━━━━━ Data provided

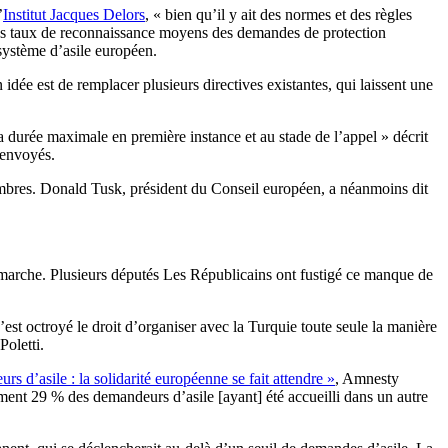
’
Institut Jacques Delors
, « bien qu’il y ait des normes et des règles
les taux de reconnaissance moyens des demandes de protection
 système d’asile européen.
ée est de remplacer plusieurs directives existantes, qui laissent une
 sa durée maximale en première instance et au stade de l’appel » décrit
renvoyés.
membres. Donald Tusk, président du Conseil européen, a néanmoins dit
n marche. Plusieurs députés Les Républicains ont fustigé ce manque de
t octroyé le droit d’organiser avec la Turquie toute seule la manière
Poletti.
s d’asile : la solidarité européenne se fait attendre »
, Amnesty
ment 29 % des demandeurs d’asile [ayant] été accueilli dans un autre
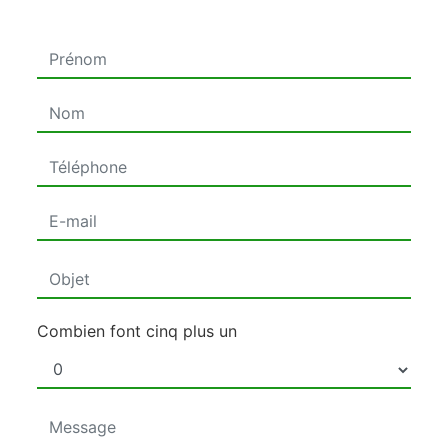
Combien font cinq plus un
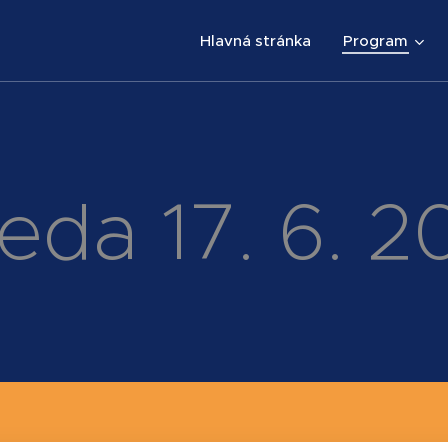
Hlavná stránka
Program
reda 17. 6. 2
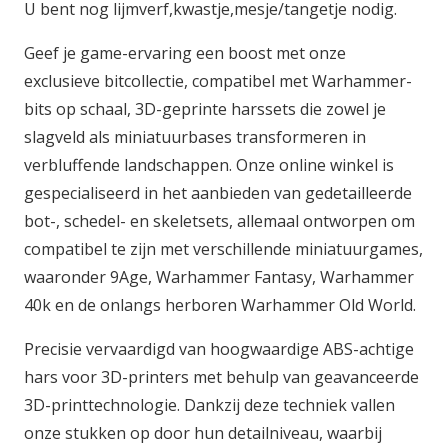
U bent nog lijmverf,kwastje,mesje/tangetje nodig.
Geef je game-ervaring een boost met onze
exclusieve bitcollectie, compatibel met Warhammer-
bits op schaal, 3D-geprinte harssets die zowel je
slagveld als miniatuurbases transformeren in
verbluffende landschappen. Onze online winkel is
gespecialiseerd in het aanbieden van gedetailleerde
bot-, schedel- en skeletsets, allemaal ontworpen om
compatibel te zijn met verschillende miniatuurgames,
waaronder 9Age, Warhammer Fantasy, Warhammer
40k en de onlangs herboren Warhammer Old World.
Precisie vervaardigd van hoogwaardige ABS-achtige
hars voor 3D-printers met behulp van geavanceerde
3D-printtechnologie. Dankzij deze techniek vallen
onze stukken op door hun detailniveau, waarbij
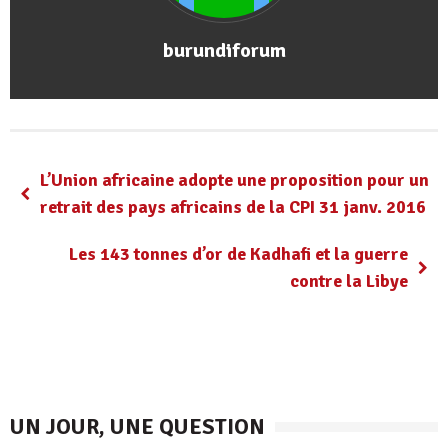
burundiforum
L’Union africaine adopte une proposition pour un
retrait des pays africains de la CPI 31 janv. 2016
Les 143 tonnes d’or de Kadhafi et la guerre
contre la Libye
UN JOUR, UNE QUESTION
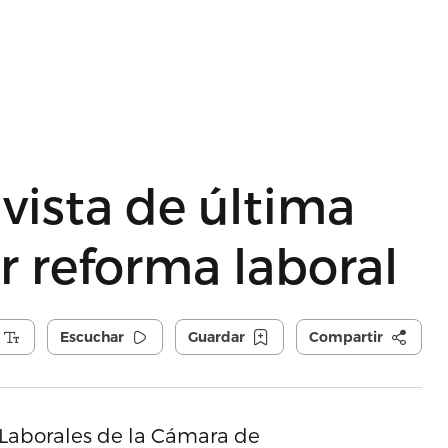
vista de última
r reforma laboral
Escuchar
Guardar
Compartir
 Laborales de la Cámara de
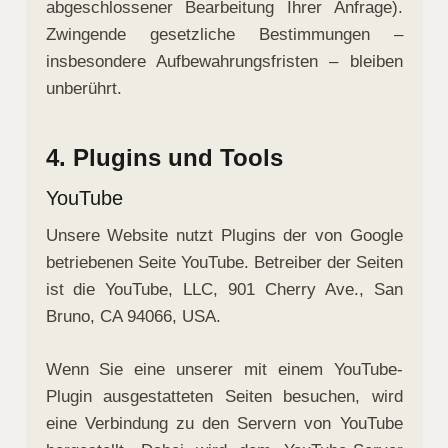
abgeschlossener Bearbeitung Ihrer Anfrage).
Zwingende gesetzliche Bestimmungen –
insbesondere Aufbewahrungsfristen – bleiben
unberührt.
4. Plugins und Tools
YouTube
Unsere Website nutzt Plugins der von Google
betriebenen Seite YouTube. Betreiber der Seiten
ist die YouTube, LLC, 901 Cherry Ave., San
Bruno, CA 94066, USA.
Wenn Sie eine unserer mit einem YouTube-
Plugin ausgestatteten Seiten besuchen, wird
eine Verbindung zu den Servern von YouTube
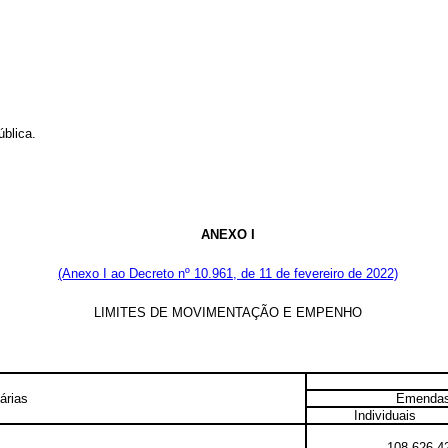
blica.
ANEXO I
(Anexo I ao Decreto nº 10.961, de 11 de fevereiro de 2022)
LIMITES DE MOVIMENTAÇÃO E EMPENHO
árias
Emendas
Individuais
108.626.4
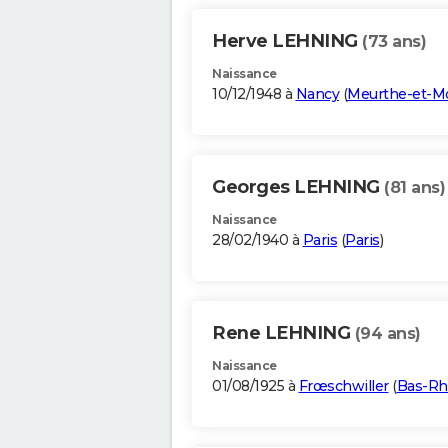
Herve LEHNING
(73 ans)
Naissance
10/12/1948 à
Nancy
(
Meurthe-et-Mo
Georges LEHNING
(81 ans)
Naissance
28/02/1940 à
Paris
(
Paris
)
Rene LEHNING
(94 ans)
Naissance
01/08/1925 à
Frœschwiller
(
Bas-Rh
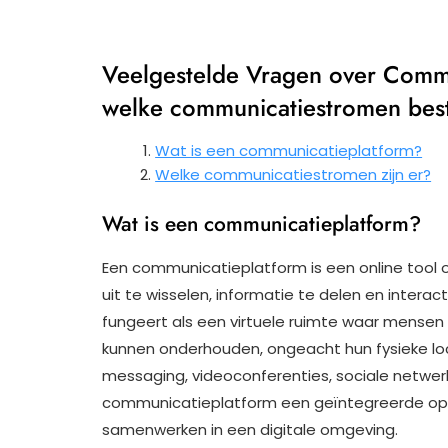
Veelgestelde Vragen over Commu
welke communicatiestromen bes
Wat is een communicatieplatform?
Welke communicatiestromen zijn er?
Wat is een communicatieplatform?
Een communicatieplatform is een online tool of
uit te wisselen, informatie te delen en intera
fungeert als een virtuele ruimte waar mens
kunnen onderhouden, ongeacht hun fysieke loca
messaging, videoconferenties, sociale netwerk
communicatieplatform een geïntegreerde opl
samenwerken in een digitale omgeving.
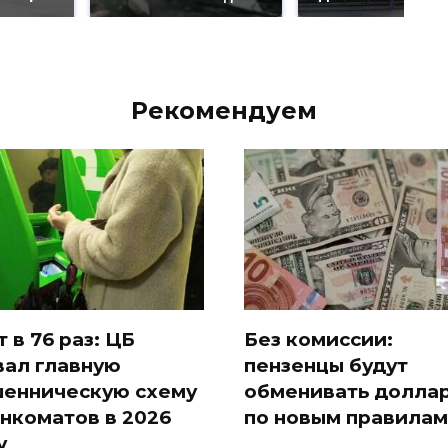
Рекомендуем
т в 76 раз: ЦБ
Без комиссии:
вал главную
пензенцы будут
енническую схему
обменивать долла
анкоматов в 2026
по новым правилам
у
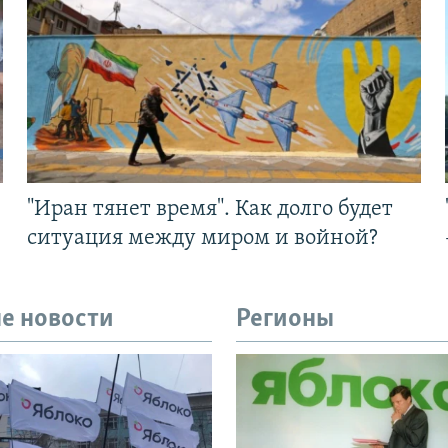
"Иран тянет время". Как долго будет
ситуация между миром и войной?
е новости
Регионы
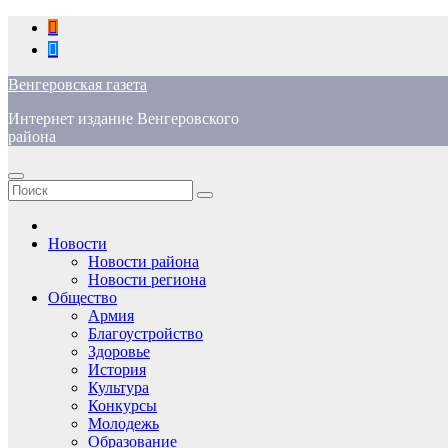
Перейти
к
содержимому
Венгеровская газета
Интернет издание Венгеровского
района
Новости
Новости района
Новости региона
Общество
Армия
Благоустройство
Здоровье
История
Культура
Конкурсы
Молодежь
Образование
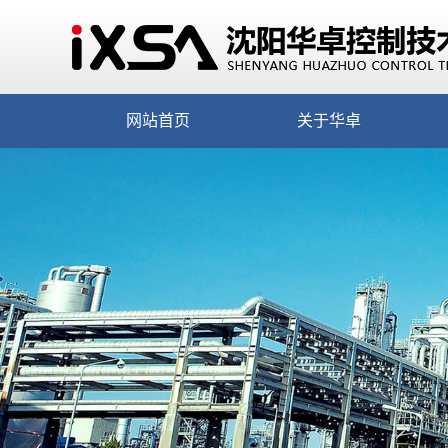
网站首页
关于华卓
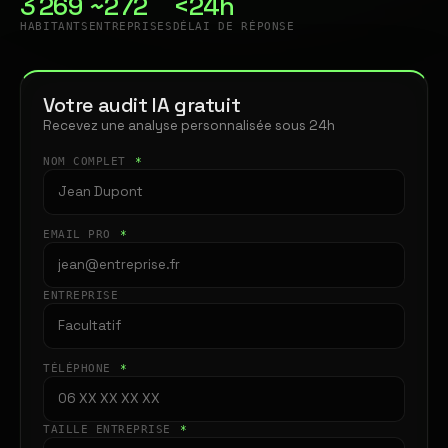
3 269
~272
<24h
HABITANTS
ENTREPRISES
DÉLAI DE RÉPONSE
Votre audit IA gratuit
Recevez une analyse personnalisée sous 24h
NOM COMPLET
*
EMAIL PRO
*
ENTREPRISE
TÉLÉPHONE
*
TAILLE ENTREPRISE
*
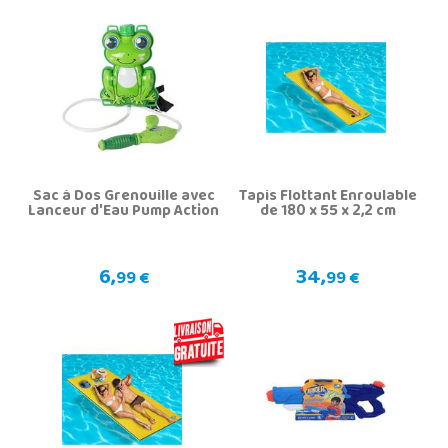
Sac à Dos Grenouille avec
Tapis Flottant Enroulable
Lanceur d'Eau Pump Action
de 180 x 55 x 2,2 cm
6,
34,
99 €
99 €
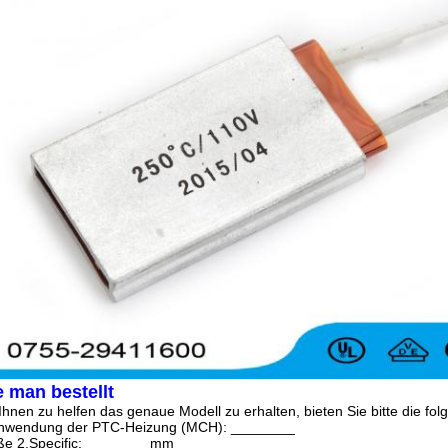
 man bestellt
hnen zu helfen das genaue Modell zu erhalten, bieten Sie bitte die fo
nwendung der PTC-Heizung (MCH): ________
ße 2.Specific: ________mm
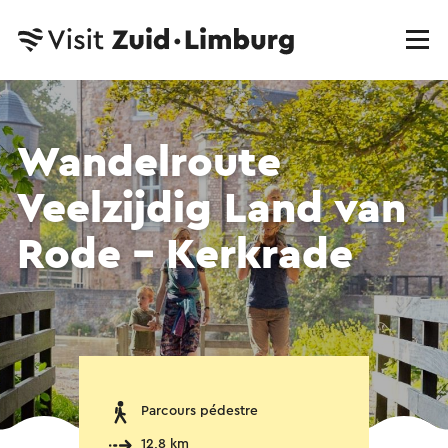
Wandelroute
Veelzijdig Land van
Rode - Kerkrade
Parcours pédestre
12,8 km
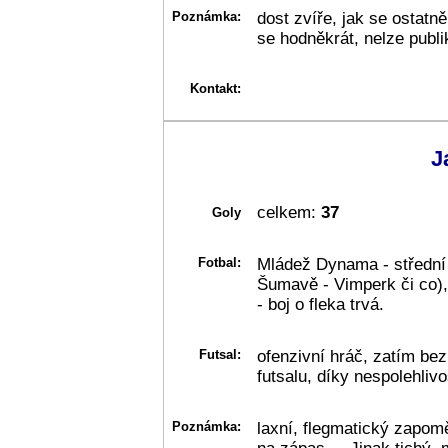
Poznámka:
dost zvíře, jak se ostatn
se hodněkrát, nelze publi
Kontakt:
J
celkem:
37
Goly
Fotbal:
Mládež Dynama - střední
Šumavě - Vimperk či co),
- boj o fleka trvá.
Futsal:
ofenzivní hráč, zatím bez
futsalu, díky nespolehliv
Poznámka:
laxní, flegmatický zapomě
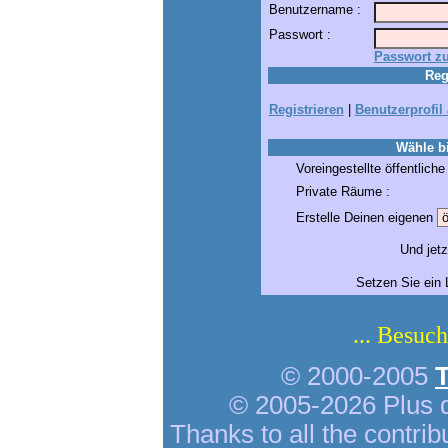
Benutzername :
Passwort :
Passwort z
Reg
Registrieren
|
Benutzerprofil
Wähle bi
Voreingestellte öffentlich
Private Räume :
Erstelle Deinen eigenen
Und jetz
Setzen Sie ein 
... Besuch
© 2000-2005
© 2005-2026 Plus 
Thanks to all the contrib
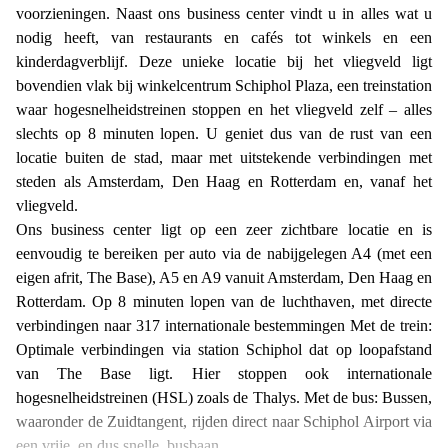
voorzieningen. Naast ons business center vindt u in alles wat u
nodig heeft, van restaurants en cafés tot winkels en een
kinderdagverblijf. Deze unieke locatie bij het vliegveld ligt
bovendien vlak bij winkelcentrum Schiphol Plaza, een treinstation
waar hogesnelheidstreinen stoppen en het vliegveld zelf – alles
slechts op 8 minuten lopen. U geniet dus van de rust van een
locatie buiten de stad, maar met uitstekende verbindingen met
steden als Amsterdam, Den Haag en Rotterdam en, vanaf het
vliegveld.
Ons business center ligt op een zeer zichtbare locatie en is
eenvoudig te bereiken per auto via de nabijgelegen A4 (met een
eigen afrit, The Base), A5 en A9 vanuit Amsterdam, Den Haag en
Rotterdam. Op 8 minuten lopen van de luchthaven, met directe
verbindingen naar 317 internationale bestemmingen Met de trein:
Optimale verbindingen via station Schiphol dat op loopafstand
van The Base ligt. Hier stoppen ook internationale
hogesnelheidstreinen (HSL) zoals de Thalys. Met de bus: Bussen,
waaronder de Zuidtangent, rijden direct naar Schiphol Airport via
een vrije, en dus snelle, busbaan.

━━━━━━━━━━

Exercise aim:
Among the entries, how many lines include the word "Seiten"? Give only the number.

Output for this task:
2